WORK REQUEST
Would you work out how many lines below include the word "every"? Only that number is wanted.

──────── INPUT DATA

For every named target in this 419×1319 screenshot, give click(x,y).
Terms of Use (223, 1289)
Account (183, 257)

────────────────
──────── INPUT DATA

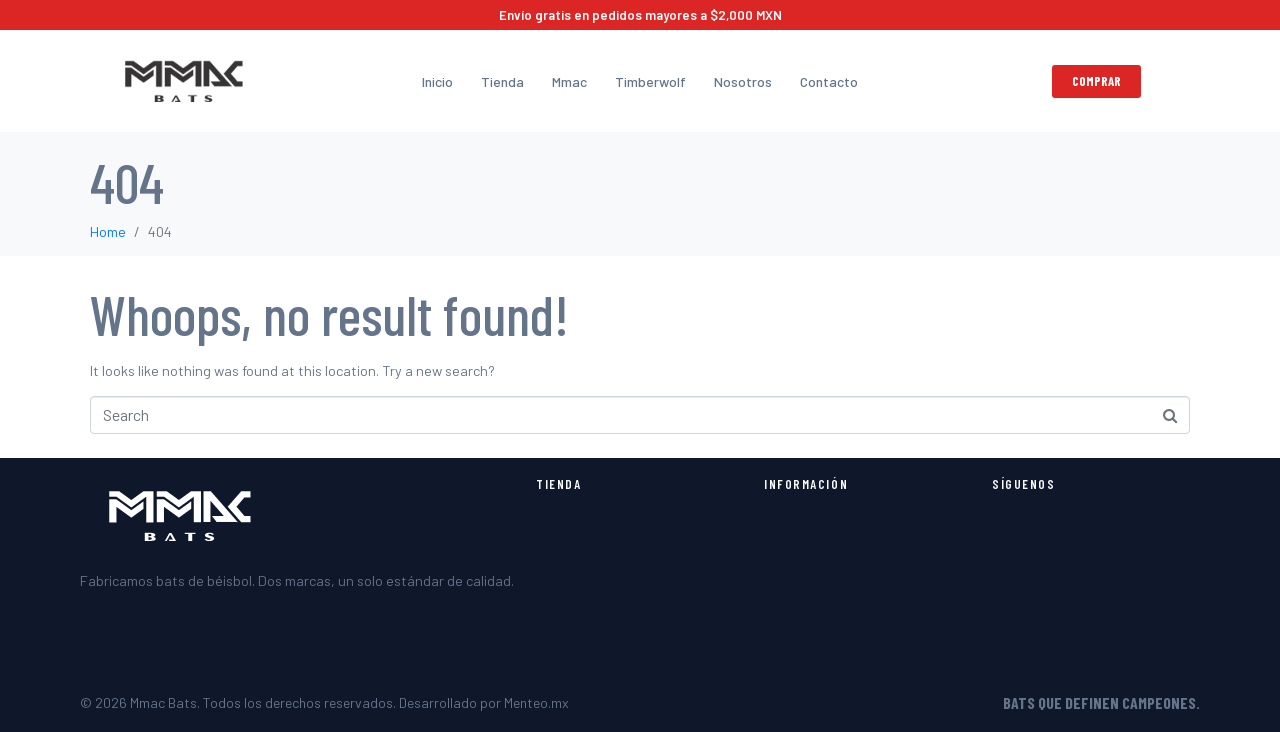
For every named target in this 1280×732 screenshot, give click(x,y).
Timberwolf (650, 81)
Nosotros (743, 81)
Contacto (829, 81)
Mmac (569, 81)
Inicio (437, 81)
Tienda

────────────────
──────── INPUT DATA

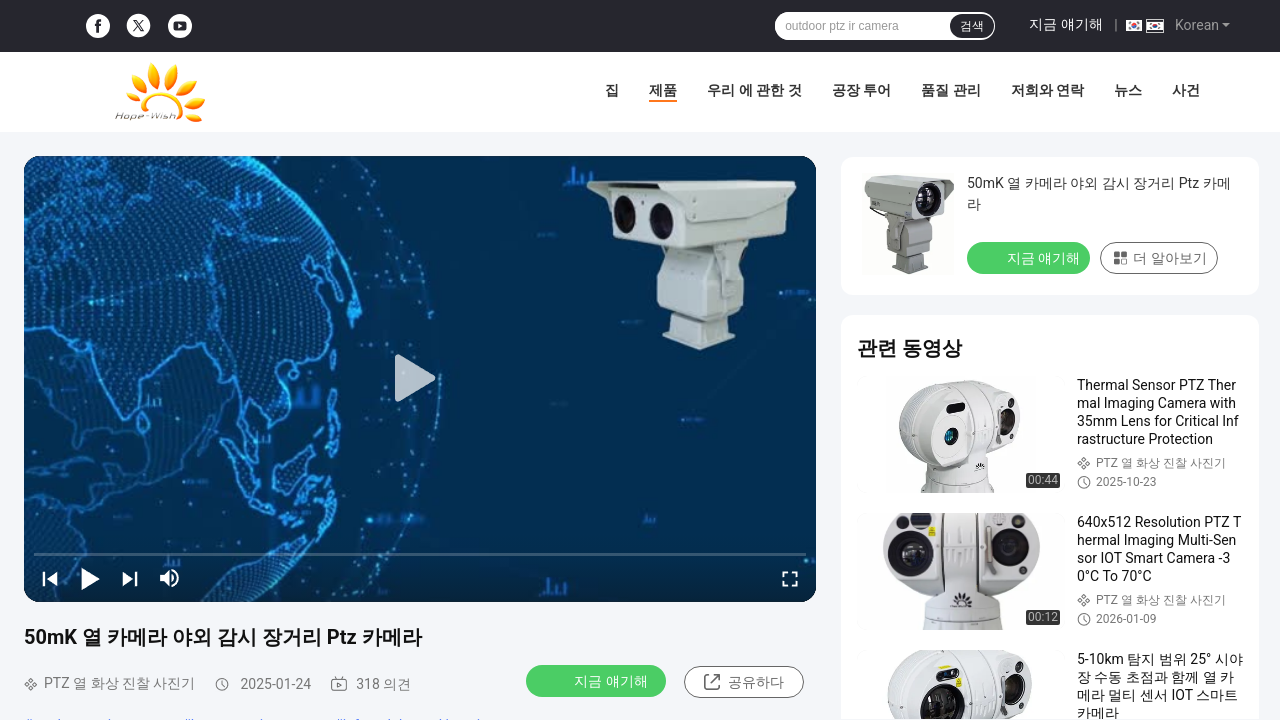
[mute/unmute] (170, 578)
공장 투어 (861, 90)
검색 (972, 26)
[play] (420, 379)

────────────────

EXERCISE RESPONSE
2